Another factor that is important to consider when parsing out the drivers of adoption is the level of marketing effort exerted by the pharmaceutical company. One hypothesis as to why Campral® (acamprosate) may have diffused more rapidly than ReVia® (naltrexone) is that Forest Laboratories has been more aggressive in disseminating information about acamprosate relative to the marketing effort by DuPont Pharmaceutical Company for naltrexone. In addition, the amount of prescribing by physician specialty may also have important policy implications. Mark and colleagues found that psychiatrists adopted new antipsychotic and alcoholism medications earlier than primary care practitioners (Mark et al, 2002, Mark et al, 2003). Consistent with this evidence, our data indicate that psychiatrists appear to have adopted acamprosate earlier than general practitioners. However, we did not find that the same was true for buprenorphine hydrochloride/naloxone prescribing, perhaps because some primary care practitioners may treat addicted patients without specializing in this area. One question for future studies is whether the specialty of the prescriber influences the nature of the treatment received, such as whether patients also receive the ancillary psychosocial services that are indicated when these medications are prescribed, and their degree of adherence with these medications.

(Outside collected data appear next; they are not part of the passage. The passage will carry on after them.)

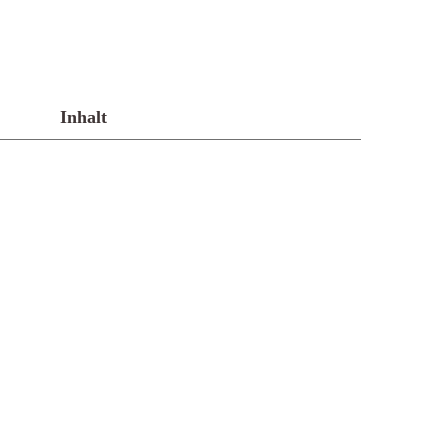
Inhalt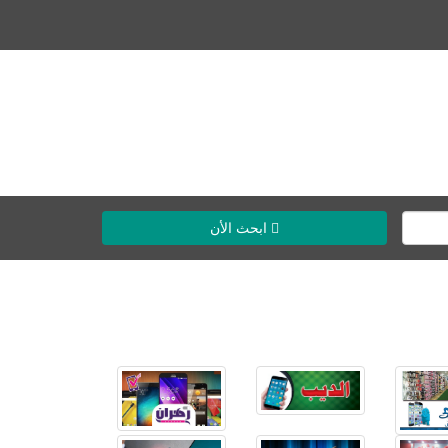
ابحث الأن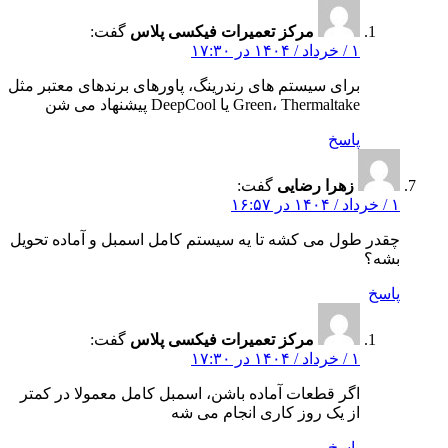
مرکز تعمیرات فیکسی پلاس
گفت:
۱ / خرداد / ۱۴۰۴ در ۱۷:۳۰
برای سیستم‌ های رندرینگ، پاورهای برندهای معتبر مثل
Green، Thermaltake یا DeepCool پیشنهاد می‌ شن
پاسخ
زهرا رضایی
گفت:
۱ / خرداد / ۱۴۰۴ در ۱۶:۵۷
چقدر طول می‌ کشه تا یه سیستم کامل اسمبل و آماده تحویل
بشه؟
پاسخ
مرکز تعمیرات فیکسی پلاس
گفت:
۱ / خرداد / ۱۴۰۴ در ۱۷:۳۰
اگر قطعات آماده باشن، اسمبل کامل معمولا در کمتر
از یک روز کاری انجام می‌ شه
پاسخ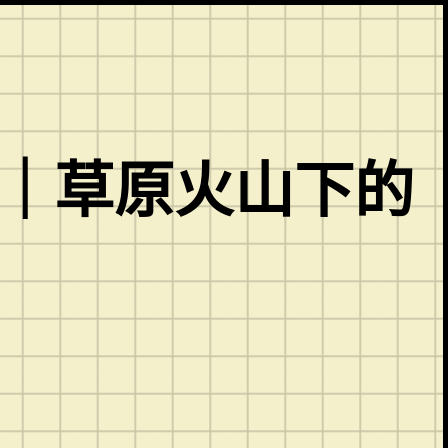
心｜草原火山下的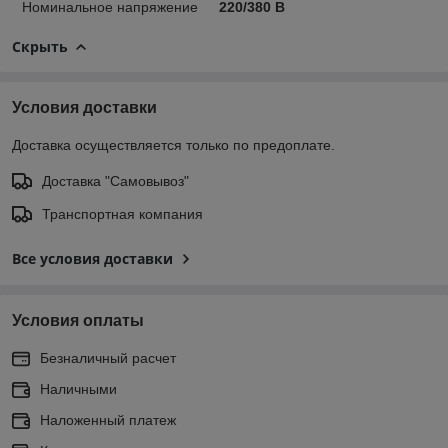
Номинальное напряжение
220/380 В
Скрыть
Условия доставки
Доставка осуществляется только по предоплате.
Доставка "Самовывоз"
Транспортная компания
Все условия доставки
Условия оплаты
Безналичный расчет
Наличными
Наложенный платеж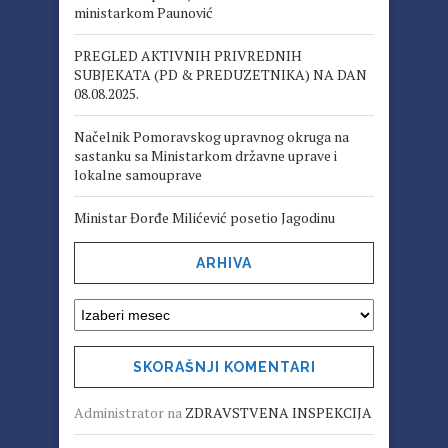
ministarkom Paunović
PREGLED AKTIVNIH PRIVREDNIH
SUBJEKATA (PD & PREDUZETNIKA) NA DAN
08.08.2025.
Načelnik Pomoravskog upravnog okruga na
sastanku sa Ministarkom državne uprave i
lokalne samouprave
Ministar Đorđe Milićević posetio Jagodinu
ARHIVA
SKORAŠNJI KOMENTARI
Administrator
na
ZDRAVSTVENA INSPEKCIJA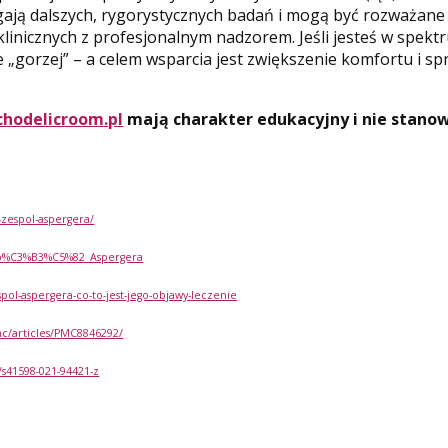
ają dalszych, rygorystycznych badań i mogą być rozważane
linicznych z profesjonalnym nadzorem. Jeśli jesteś w spekt
ie „gorzej” – a celem wsparcia jest zwiększenie komfortu i s
chodelicroom.pl
mają charakter edukacyjny i nie stano
-zespol-aspergera/
Zesp%C3%B3%C5%82_Aspergera
pol-aspergera-co-to-jest-jego-objawy-leczenie
mc/articles/PMC8846292/
/s41598-021-94421-z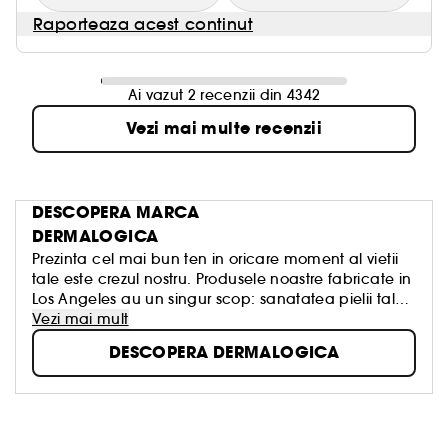
Raporteaza acest continut
Ai vazut 2 recenzii din 4342
Vezi mai multe recenzii
DESCOPERA MARCA
DERMALOGICA
Prezinta cel mai bun ten in oricare moment al vietii
tale este crezul nostru. Produsele noastre fabricate in
Los Angeles au un singur scop: sanatatea pielii tale,
fara ritualuri inutile, fara cure miraculoase, fara
Vezi mai mult
promisiuni false. Prin urmare, am creat produse care
DESCOPERA DERMALOGICA
beneficiaza de cele mai bune ingrediente din
natura si tehnologie. Acesta este motivul pentru care
Dermalogica este alegerea nr. 1 a institutelor de
infrumusetare din lume!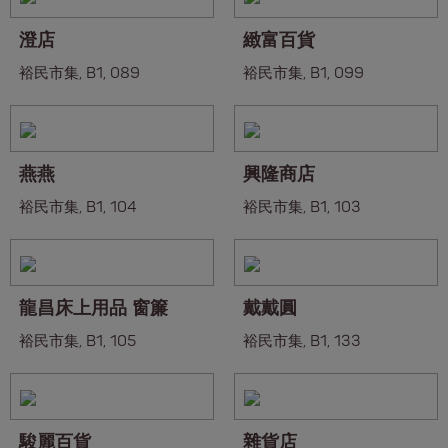
澄店
緻富百貨
裕民市集, B1, 089
裕民市集, B1, 099
燕燕
興隆商店
裕民市集, B1, 104
裕民市集, B1, 103
龍昌床上用品 窗簾
戴戴圓
裕民市集, B1, 105
裕民市集, B1, 133
駿麗百貨
雜貨店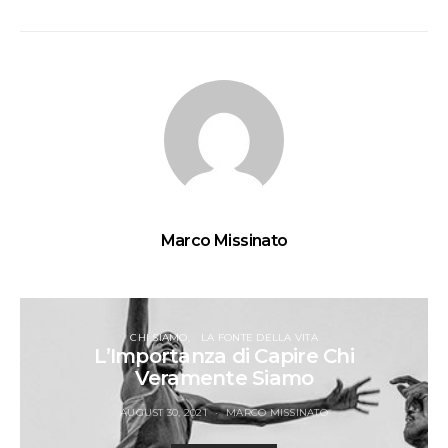
Marco Missinato
CHI SIAMO
LA FONTE DELLA VITA
L’Importanza di Capire Chi
Veramente Siamo
AUGUST 30, 2021
MARCO MISSINATO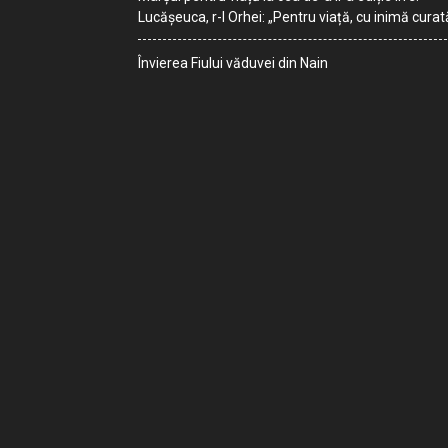
Lucășeuca, r-l Orhei: „Pentru viață, cu inimă curat
Învierea Fiului văduvei din Nain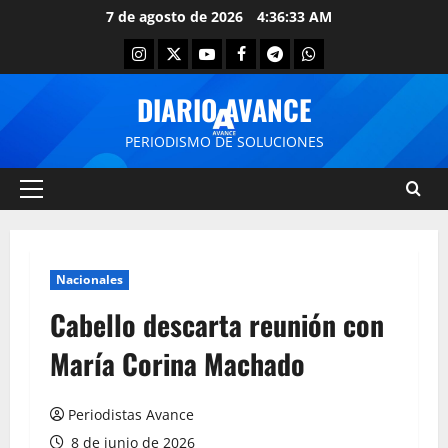
7 de agosto de 2026
4:36:34 AM
DIARIO AVANCE
PERIODISMO DE SOLUCIONES
Nacionales
Cabello descarta reunión con
María Corina Machado
Periodistas Avance
8 de junio de 2026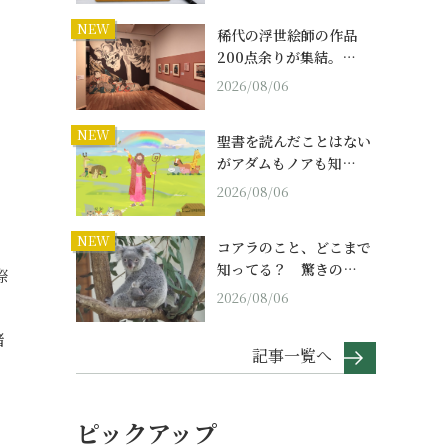
NEW
稀代の浮世絵師の作品
200点余りが集結。…
2026/08/06
NEW
聖書を読んだことはない
がアダムもノアも知…
2026/08/06
NEW
コアラのこと、どこまで
知ってる？ 驚きの…
際
2026/08/06
緒
記事一覧へ
ピックアップ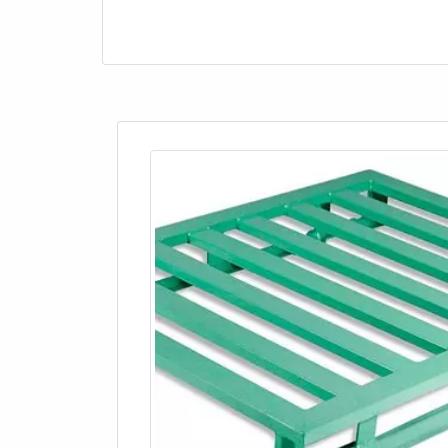
estoque, multi
seja, o espaço 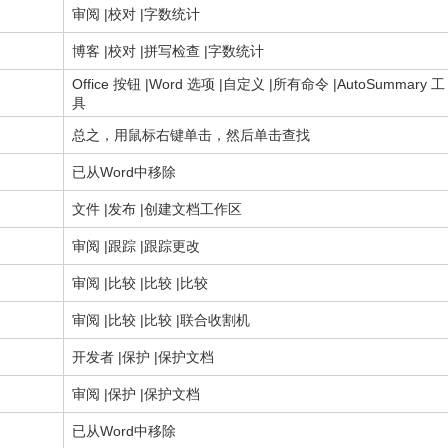
审阅 |校对 |字数统计
博客 |校对 |拼写检查 |字数统计
Office 按钮 |Word 选项 |自定义 |所有命令 |AutoSummary 工
具
总之，用鼠标右键单击，然后单击查找
已从Word中移除
文件 |发布 |创建文档工作区
审阅 |跟踪 |跟踪更改
审阅 |比较 |比较 |比较
审阅 |比较 |比较 |联合收割机
开发者 |保护 |保护文档
审阅 |保护 |保护文档
已从Word中移除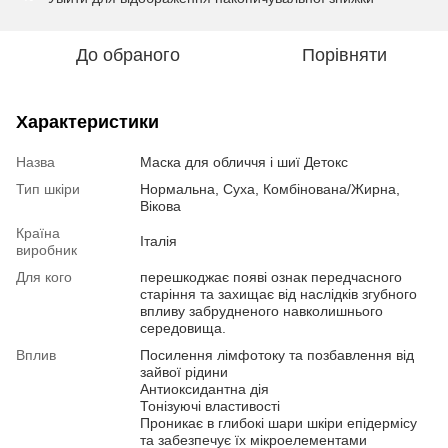
До обраного
Порівняти
Характеристики
Назва
Маска для обличчя і шиї Детокс
Тип шкіри
Нормальна, Суха, Комбінована/Жирна,
Вікова
Країна
Італія
виробник
Для кого
перешкоджає появі ознак передчасного
старіння та захищає від наслідків згубного
впливу забрудненого навколишнього
середовища.
Вплив
Посилення лімфотоку та позбавлення від
зайвої рідини
Антиоксидантна дія
Тонізуючі властивості
Проникає в глибокі шари шкіри епідермісу
та забезпечує їх мікроелементами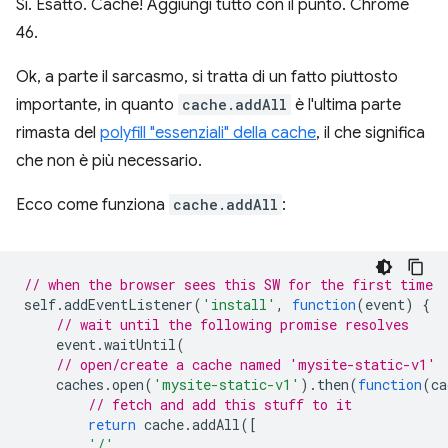
Sì. Esatto. Cache! Aggiungi tutto con il punto. Chrome
46.
Ok, a parte il sarcasmo, si tratta di un fatto piuttosto
importante, in quanto
cache.addAll
è l'ultima parte
rimasta del
polyfill "essenziali" della cache
, il che significa
che non è più necessario.
Ecco come funziona
cache.addAll
:
// when the browser sees this SW for the first time
self
.
addEventListener
(
'install'
,
function
(
event
)
{
// wait until the following promise resolves
event
.
waitUntil
(
// open/create a cache named 'mysite-static-v1'
caches
.
open
(
'mysite-static-v1'
).
then
(
function
(
ca
// fetch and add this stuff to it
return
cache
.
addAll
([
'/'
,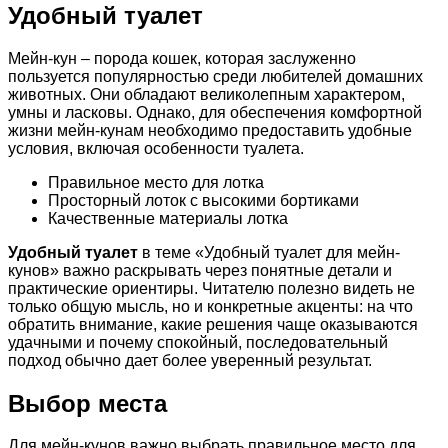
Удобный туалет
Мейн-кун – порода кошек, которая заслуженно
пользуется популярностью среди любителей домашних
животных. Они обладают великолепным характером,
умны и ласковы. Однако, для обеспечения комфортной
жизни мейн-кунам необходимо предоставить удобные
условия, включая особенности туалета.
Правильное место для лотка
Просторный лоток с высокими бортиками
Качественные материалы лотка
Удобный туалет
в теме «Удобный туалет для мейн-
кунов» важно раскрывать через понятные детали и
практические ориентиры. Читателю полезно видеть не
только общую мысль, но и конкретные акценты: на что
обратить внимание, какие решения чаще оказываются
удачными и почему спокойный, последовательный
подход обычно дает более уверенный результат.
Выбор места
Для мейн-кунов важно выбрать правильное место для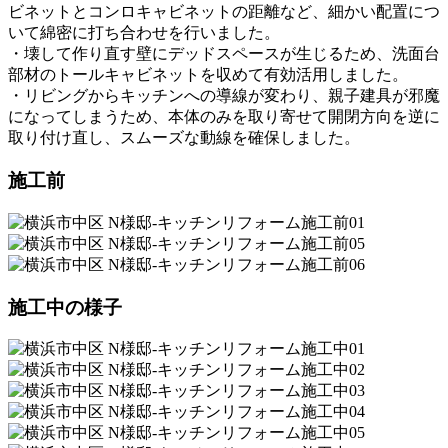
ビネットとコンロキャビネットの距離など、細かい配置につ
いて綿密に打ち合わせを行いました。
・壊して作り直す壁にデッドスペースが生じるため、洗面台
部材のトールキャビネットを収めて有効活用しました。
・リビングからキッチンへの導線が変わり、親子建具が邪魔
になってしまうため、本体のみを取り寄せて開閉方向を逆に
取り付け直し、スムーズな動線を確保しました。
施工前
施工中の様子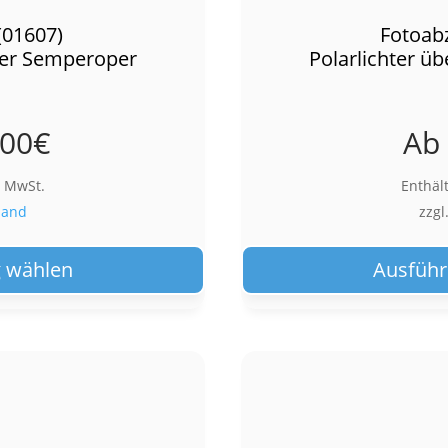
(01607)
Fotoab
 der Semperoper
Polarlichter ü
,00
€
Ab
% MwSt.
Enthäl
sand
zzgl
Dieses
Produkt
 wählen
Ausführ
weist
mehrere
Varianten
auf.
Die
Optionen
können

The addition of new prescription medications to treat substance dependence offers additional treatment options for patients and may encourage a different patient population to obtain treatment than that traditionally found at substance abuse treatment facilities (Johnson, 2008; Kreek et al., 2005; Kreek et al., 2002; O'Brien, 2005). Research advances may contribute to the development of new substance dependence medications with enhanced effectiveness and safety profiles (Litten et al., 2005). The level of adoption by physicians of these new medications and the degree to which the pharmaceutical industry will pursue opportunities in this area, however, remains uncertain.